■ **Exercise description**:
From the first line to the last, give the records again exactly and skip the pictures.

*** Begin section ***

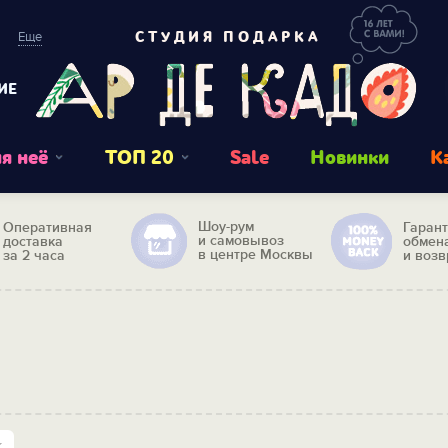
Еще
СТУДИЯ ПОДАРКА
ИЕ
я неё
ТОП 20
Sale
Новинки
К
Шоу-рум
Оперативная
Гаран
и самовывоз
доставка
обмен
в центре Москвы
за 2 часа
и возв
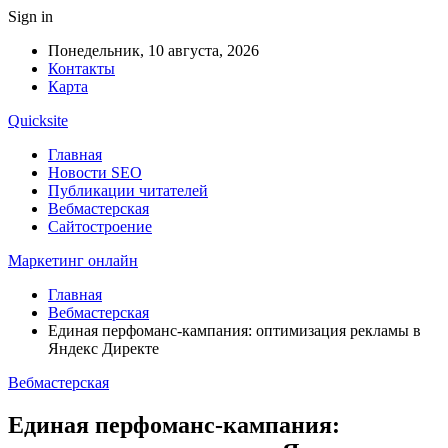
Sign in
Понедельник, 10 августа, 2026
Контакты
Карта
Quicksite
Главная
Новости SEO
Публикации читателей
Вебмастерская
Сайтостроение
Маркетинг онлайн
Главная
Вебмастерская
Единая перфоманс-кампания: оптимизация рекламы в
Яндекс Директе
Вебмастерская
Единая перфоманс-кампания:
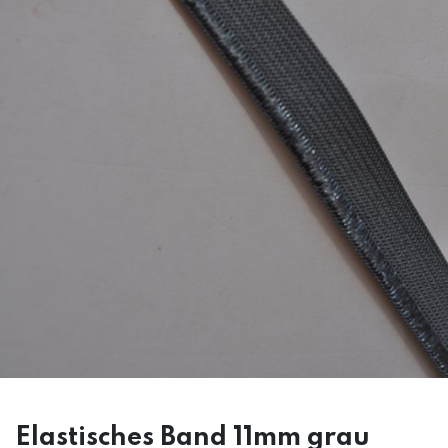
Elastisches Band 11mm grau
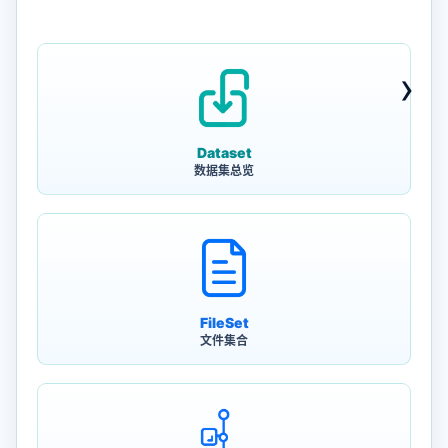
›
Dataset
数据集总览
FileSet
文件集合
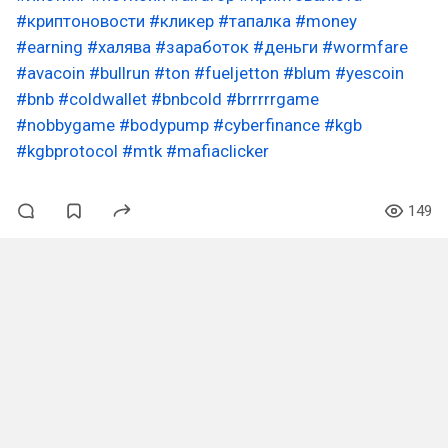
#криптоновости
#кликер
#тапалка
#money
#earning
#халява
#заработок
#деньги
#wormfare
#avacoin
#bullrun
#ton
#fueljetton
#blum
#yescoin
#bnb
#coldwallet
#bnbcold
#brrrrrgame
#nobbygame
#bodypump
#cyberfinance
#kgb
#kgbprotocol
#mtk
#mafiaclicker
149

*** End section ***

■ **Exercise result**:
Еще
СТУДИЯ ПОДАРКА
ИЕ
я неё
ТОП 20
Sale
Новинки
К
Шоу-рум
Оперативная
Гаран
и самовывоз
доставка
обмен
в центре Москвы
за 2 часа
и возв
Sign in
Понедельник, 10 августа, 2026
Контакты
Карта
Quicksite
Главная
Новости SEO
Публикации читателей
Вебмастерская
Сайтостроение
Маркетинг онлайн
Главная
Вебмастерская
Единая перфоманс-кампания: оптимизация рекламы в
Яндекс Директе
Вебмастерская
Единая перфоманс-кампания:
Elastisches Band 11mm grau
›
Dataset
数据集总览
FileSet
文件集合
#криптоновости
#кликер
#тапалка
#money
#earning
#халява
#заработок
#деньги
#wormfare
#avacoin
#bullrun
#ton
#fueljetton
#blum
#yescoin
#bnb
#coldwallet
#bnbcold
#brrrrrgame
#nobbygame
#bodypump
#cyberfinance
#kgb
#kgbprotocol
#mtk
#mafiaclicker
149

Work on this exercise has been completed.